Le chiffrage type publié sur cette page part de 110 m², en zone H1a : après un bouquet complet, la consommation recule d'environ 15 100 kWh par an, soit près de 1 620 € au tarif de référence. Côté financement, l'assiette est plafonnée à 40 000 € HT dès trois classes gagnées, l'aide ANAH s'échelonne de 4 000 € à 32 000 € selon le revenu fiscal de référence, et l'accompagnement obligatoire est pris en charge jusqu'à 2 000 €.

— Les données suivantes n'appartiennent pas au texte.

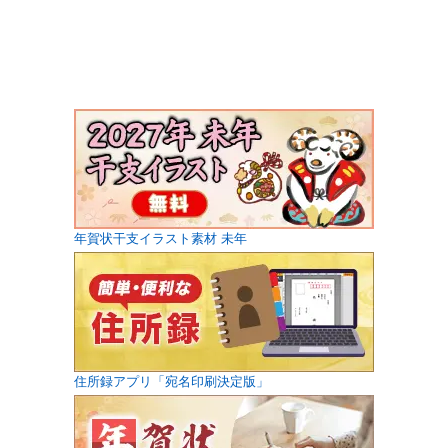
年賀状干支イラスト素材 未年
住所録アプリ「宛名印刷決定版」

La lecture du parc complète l'analyse : un bassin de travaux structuré autour de CA du Cotentin, environ 105 logements occupés par leur propriétaire, 366 diagnostics publiés pour 1 000 résidences principales. Ce volume ne préjuge d'aucune éligibilité individuelle : il indique seulement où se concentrent, à Le Ham, les situations où le scénario décrit sur cette page a le plus de chances d'être pertinent.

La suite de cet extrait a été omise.